No, unfortunately you are wrong about that too.

Cite, cite, cite, cite, cite, etc..

Regards,
Shodan

Well shit, if the heritage foundations says it, where do I sign?

What’s nice is that if you google-search the phrase “a retard swinging a length of barbed wire”, there’s only one single place that phrase appears, and it was on the SDMB in regards to Starving Artist.

Or not. From your first citation:

Hey I posted that! :smiley:

While it’s true that the Heritage Foundation’s website hosts these articles, they don’t (at a brief glance) appear to be works from the Heritage Foundation, but rather different studies conducted by different people.

It’s fair to suggest that the Heritage Foundation would only choose to host studies that support this viewpoint, of course, but you can’t claim that the studies themselves are flawed by the mere fact that the Heritage Foundation hosts a copy of them at their website. You have to supply other studies showing the opposite conclusion, or describe the flaws in these studies that renders them unreliable.

The genetic fallacy forms the foundation of a good third of political discourse hereabouts.

We were talking about social attitudes like being civil and polite. As the cite says, private religious practice has the greater effect on social attitudes.

And people get all bent around the axle when Starving Artist doesn’t bother with cites. Three quarters of you can’t read, and the other half can’t count.

:slight_smile:

Regards,
Shodan

Oh I know how to debate. And the basic rules of logical discourse, that’s how I schooled Shodan earlier. But I don’t particularly care about the particular issue.

The first cite is about a seminary, so I don’t really see how that is on point. The second is an opinion piece written by someone who obviously likes religion and wants to champion it. The third is an opinion piece. The fourth is about volunteering, which I’m not sure relates to stability of society. The fifth is about substance abuse but doesn’t mention about controlling for economic level.
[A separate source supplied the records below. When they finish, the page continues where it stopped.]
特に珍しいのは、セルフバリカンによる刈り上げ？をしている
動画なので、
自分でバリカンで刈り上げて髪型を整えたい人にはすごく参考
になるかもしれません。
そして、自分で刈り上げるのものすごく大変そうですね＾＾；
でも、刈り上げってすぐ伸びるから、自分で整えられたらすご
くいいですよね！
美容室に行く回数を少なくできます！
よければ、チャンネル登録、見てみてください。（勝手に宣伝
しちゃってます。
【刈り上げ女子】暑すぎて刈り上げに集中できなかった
In any case these are crudely scanned abstracts, not the actual data, so I don’t know what they are trying to prove. Shodan just did a quick websearch and posted rubbish hoping no-one would look at them.

Why refute rubbish when I’ve got better things to do?
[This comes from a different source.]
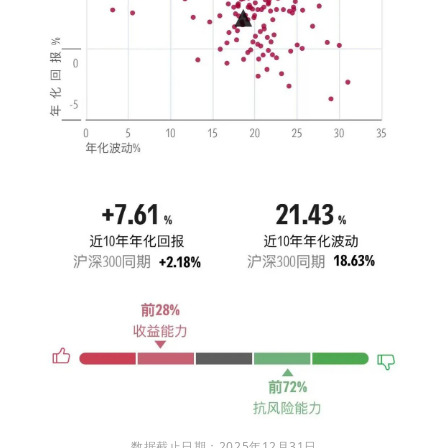
数据截止日期：2025年12月31日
Yes, I thought you looked pretty stupid too.

Regards,
Shodan

No U!

:smiley:

I have to say it’s one of my favorite lines - I laugh every time it comes to mind, and whenever I see something from Starving Artist, it comes to mind.
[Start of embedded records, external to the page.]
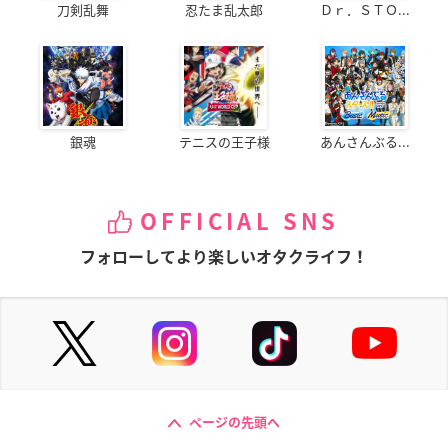
刀剣乱舞
忍たま乱太郎
Ｄｒ．ＳＴＯ...
銀魂
テニスの王子様
あんさんぶる...
OFFICIAL SNS
フォローしてより楽しいオタクライフ！
ページの先頭へ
Depends whose door you’re talking about there, Beav.

Private religious practice by definition doesn’t involve “going to church”. Try again.

Actually, what I was able to see weren’t studies. They were abstracts of papers or posters - some that didn’t even seem to be data based, and several that weren’t clearly published papers. I wasn’t able to click through to all of them - for some reason they load very slowly.

The last one has to do with religiousity and substance use, which I’m not sure is very good as a stand-in for civility and niceness.

Interestingly, the fourth (IIRC) abstract is weird - it leads by saying that there is an association between volunteerism and church attendance, but then goes on to say that there was little difference between Catholics, evangelical Protestants, mainstream Protestants, and those with no religious affiliation. I don’t understand how those with no affiliation could be sampled for church attendance. The problem is that since this is an abstract of something that isn’t clearly in publication anywhere, there’s no way to evaluate its methods or claims.

It could also be that some of these were drawn from poster sessions at some unspecified convention or institutional activity, meaning that they would not have been subjected to much real scrutiny, and could be the product of a student.

Just what exactly do you think early morning seminary is?

Discussion is one thing, but this is getting ridiculous.

Regards,
Shodan

Looks like Starvin’ made an emergency bugle call…and The 101st Fighting Keyboard Brigade has, once again, come through.